What if the right unit of work isn't an agent, but a fleet of small ones with shared memory and shared tools?
I keep watching teams reach for one heavyweight agent — pile fifty, sixty, a hundred skills onto it — and then spend most of their effort fighting the resulting monolith. The skill graph collides with itself. Tool selection gets unreliable. Context windows blow out. Every new capability makes the existing ones a little worse.
The bet I'm prototyping is the opposite shape: small, specialized agents in a fleet, with the fleet itself as the primitive — not the agent.
What goes wrong with one big agent
- Skills interfere. A single planner asked to do everything from sales outreach to log triage starts confusing tools and contexts. More skills, more drift.
- No shared substrate. Two agents on the same team can't see each other's work, can't share memory, can't pass tasks. Every team rebuilds this from scratch.

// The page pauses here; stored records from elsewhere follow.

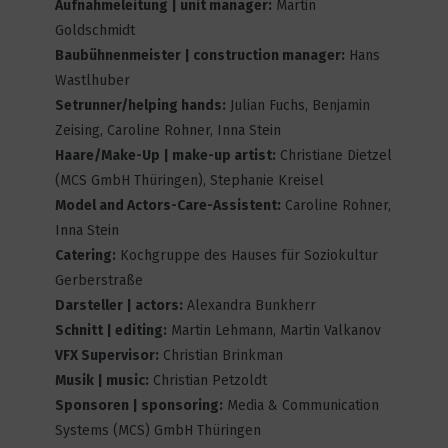
Aufnahmeleitung | unit manager:
Martin
I am a Genius!
Goldschmidt
1
4375
Baubühnenmeister | construction manager:
Hans
Wastlhuber
Setrunner/helping hands:
Julian Fuchs, Benjamin
Zeising, Caroline Rohner, Inna Stein
Treuen
Haare/Make-Up | make-up artist:
Christiane Dietzel
1
3401
(MCS GmbH Thüringen), Stephanie Kreisel
Model and Actors-Care-Assistent:
Caroline Rohner,
Inna Stein
Catering:
Kochgruppe des Hauses für Soziokultur
Trash of Society
Gerberstraße
1
3955
Darsteller | actors:
Alexandra Bunkherr
Schnitt | editing:
Martin Lehmann, Martin Valkanov
VFX Supervisor:
Christian Brinkman
Musik | music:
Christian Petzoldt
Vonne Ike – Die Intuition ist
Sponsoren | sponsoring:
Media & Communication
manchmal klüger als man selbst
Systems (MCS) GmbH T
hüringen
2
8728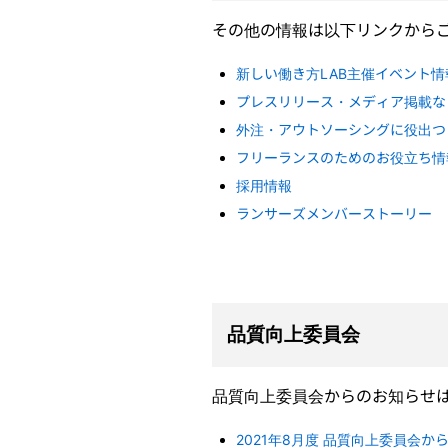
その他の情報は以下リンクから
新しい働き方LAB主催イベント情
プレスリリース・メディア掲載な
外注・アウトソーシングに役出つ
フリーランスのためのお役立ち情報サ
採用情報
ランサーズメンバーストーリー
品質向上委員会
品質向上委員会からのお知らせ
2021年8月度 品質向上委員会か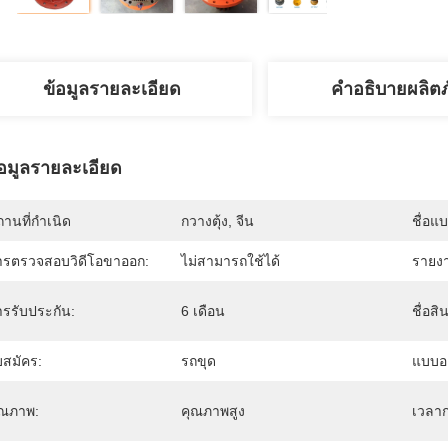
ข้อมูลรายละเอียด
คำอธิบายผลิต
้อมูลรายละเอียด
านที่กำเนิด
กวางตุ้ง, จีน
ชื่อแ
ารตรวจสอบวิดีโอขาออก:
ไม่สามารถใช้ได้
รายงา
ารรับประกัน:
6 เดือน
ชื่อสิ
บสมัคร:
รถขุด
แบบอย
ุณภาพ:
คุณภาพสูง
เวลาก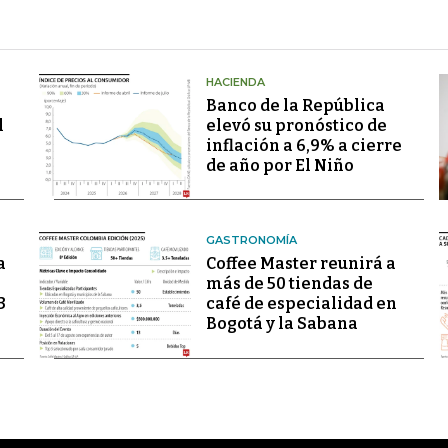
HACIENDA
Banco de la República
l
elevó su pronóstico de
inflación a 6,9% a cierre
de año por El Niño
GASTRONOMÍA
a
Coffee Master reunirá a
más de 50 tiendas de
3
café de especialidad en
Bogotá y la Sabana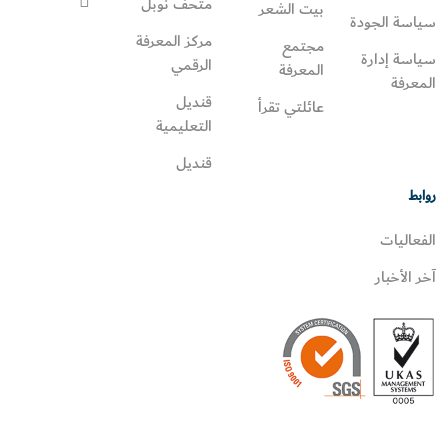
متحف نوبل
بيت الشعر
سياسة الجودة
مركز المعرفة
مجتمع
سياسة إدارة
الرقمي
المعرفة
المعرفة
قنديل
عائلتي تقرأ‎
التعليمية
قنديل
روابط
الفعاليات
آخر الأخبار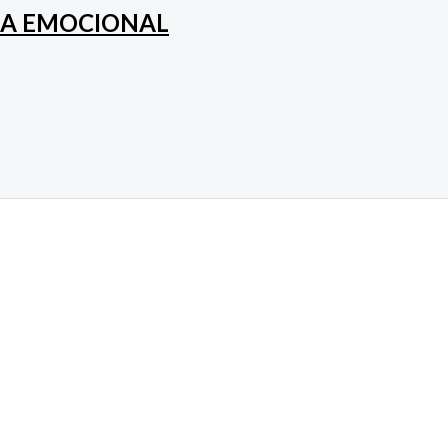
IA EMOCIONAL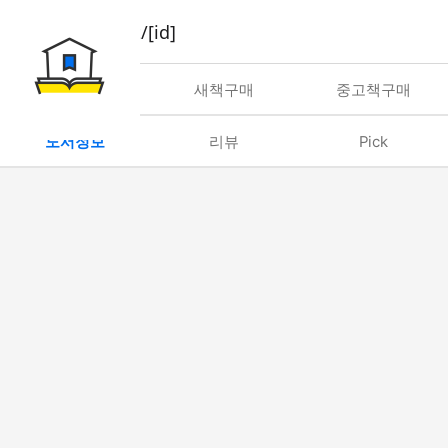
book/rent/[id]
대여
새책구매
중고책구매
도서정보
리뷰
Pick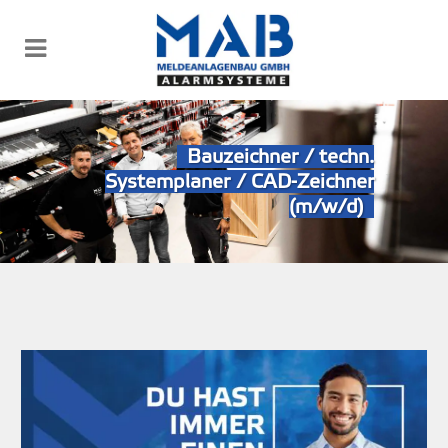
Bauzeichner / techn.
Systemplaner / CAD-Zeichner
(m/w/d)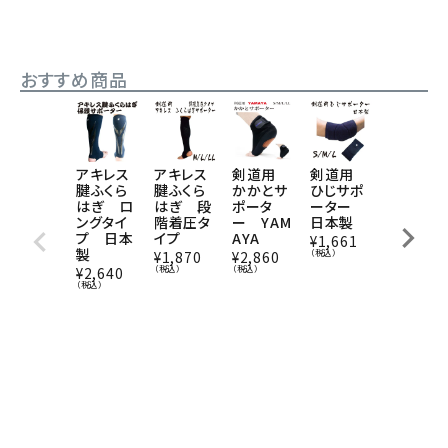
おすすめ商品
アキレス
アキレス
剣道用
剣道用
剣道用
腱ふくら
腱ふくら
かかとサ
ひじサポ
アンクル
はぎ ロ
はぎ 段
ポータ
ーター
ガード
ングタイ
階着圧タ
ー YAM
日本製
サポータ
プ 日本
イプ
AYA
ー（底：皮
¥
1,661
製
革製）
（税込）
¥
1,870
¥
2,860
日本製
（税込）
（税込）
¥
2,640
（税込）
¥
2,134
（税込）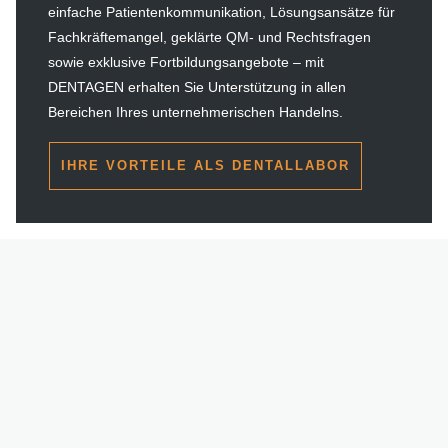
einfache Patientenkommunikation, Lösungsansätze für
Fachkräftemangel, geklärte QM- und Rechtsfragen
sowie exklusive Fortbildungsangebote – mit
DENTAGEN erhalten Sie Unterstützung in allen
Bereichen Ihres unternehmerischen Handelns.
IHRE VORTEILE ALS DENTALLABOR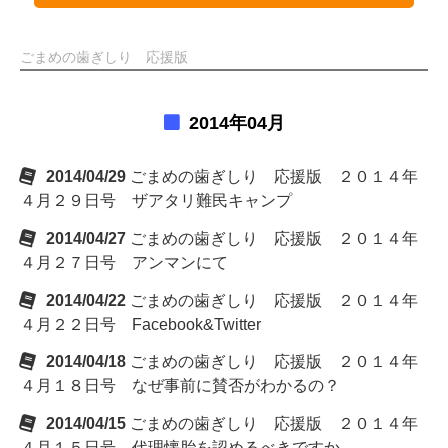
ごまめの歯ぎしり 応援版
2014年04月
2014/04/29
ごまめの歯ぎしり 応援版 ２０１４年
４月２９日号 ザアタリ難民キャンプ
2014/04/27
ごまめの歯ぎしり 応援版 ２０１４年
４月２７日号 アンマンにて
2014/04/22
ごまめの歯ぎしり 応援版 ２０１４年
４月２２日号 Facebook&Twitter
2014/04/18
ごまめの歯ぎしり 応援版 ２０１４年
４月１８日号 なぜ事前に賛否がわかるの？
2014/04/15
ごまめの歯ぎしり 応援版 ２０１４年
４月１５日号 代理懐胎を認めるべきですか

- Runtime lock-in. The framework that makes the agent usually owns the deployment, the messaging, the tool calls. Swapping the runtime means rewriting everything.
- Distribution is broken. "Here's an agent that does X" usually means "here's a half-configured Python project, good luck." There's no batteries-included unit you can hand someone.
The bet
Treat the fleet as the unit:
- Agents are declarative. Small YAML or config files that say what an agent is, not procedural code that defines it.

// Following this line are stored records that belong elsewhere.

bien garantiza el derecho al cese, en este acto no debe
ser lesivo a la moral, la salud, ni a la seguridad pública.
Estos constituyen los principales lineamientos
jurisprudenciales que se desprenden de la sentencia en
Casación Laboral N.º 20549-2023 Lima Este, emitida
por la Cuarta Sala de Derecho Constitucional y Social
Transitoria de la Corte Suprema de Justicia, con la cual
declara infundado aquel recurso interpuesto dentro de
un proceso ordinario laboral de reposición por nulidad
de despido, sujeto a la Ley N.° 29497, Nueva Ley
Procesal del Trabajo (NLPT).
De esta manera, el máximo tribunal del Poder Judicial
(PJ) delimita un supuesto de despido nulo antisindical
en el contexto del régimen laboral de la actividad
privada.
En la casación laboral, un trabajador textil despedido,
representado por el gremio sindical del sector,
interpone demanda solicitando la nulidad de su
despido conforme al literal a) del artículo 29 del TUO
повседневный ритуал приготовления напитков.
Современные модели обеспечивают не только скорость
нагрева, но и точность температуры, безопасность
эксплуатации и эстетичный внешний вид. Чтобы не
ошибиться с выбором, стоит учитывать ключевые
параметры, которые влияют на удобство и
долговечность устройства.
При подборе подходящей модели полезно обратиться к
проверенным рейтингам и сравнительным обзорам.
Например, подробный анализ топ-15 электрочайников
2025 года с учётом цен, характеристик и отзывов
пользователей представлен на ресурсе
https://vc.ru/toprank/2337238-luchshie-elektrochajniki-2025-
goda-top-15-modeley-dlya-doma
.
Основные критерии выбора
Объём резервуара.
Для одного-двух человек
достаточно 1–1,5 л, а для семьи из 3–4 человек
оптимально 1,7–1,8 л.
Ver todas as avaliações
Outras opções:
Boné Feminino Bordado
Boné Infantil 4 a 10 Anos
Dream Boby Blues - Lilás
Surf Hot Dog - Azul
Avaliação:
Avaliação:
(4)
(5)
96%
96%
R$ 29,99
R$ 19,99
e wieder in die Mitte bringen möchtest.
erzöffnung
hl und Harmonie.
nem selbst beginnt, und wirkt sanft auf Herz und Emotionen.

- The fleet owns the primitives. Task queue, shared memory, delegation, tool registry. Any agent in the fleet can use them.
- Runtimes are pluggable. A lightweight runtime for cheap, narrow agents. A heavier runtime when you need it. Same fleet contract, different engines underneath.
- Capability packs ship as bundles. Skills + integrations + MCP servers, curated together so a new fleet starts useful instead of empty.
Once the fleet is the primitive, "more capability" stops meaning "fatter agent" and starts meaning "another teammate with its own narrow job and shared access to the team's memory."
Where it is
Working prototype. Daemon, CLI, and a small web console for inspecting fleets. Core architecture is in: agent runtime interface, messaging contract, four-layer model. Active work is on the capability tier — fleet-level tools, MCP sidecars, and a baseline pack you'd actually want to start with.
What I'm still thinking about
- Pack curation is a knife-edge. Batteries-included enough to be delightful on day one, but not so prescriptive that teams hit the ceiling on day three. I don't have a clean answer yet.
- Coordination at scale. A three-agent fleet is easy. What does the task queue and delegation contract look like when a fleet has fifteen agents and they're all asking each other for things?
- Where's the open-core line? Single fleet, core orchestration, runtime contract — clearly open. Multi-fleet, RBAC, cost tracking, clustering — clearly the commercial layer. The wedge needs to feel honest, not crippled.
More on this once the capability tier lands and I've put a real fleet through real work.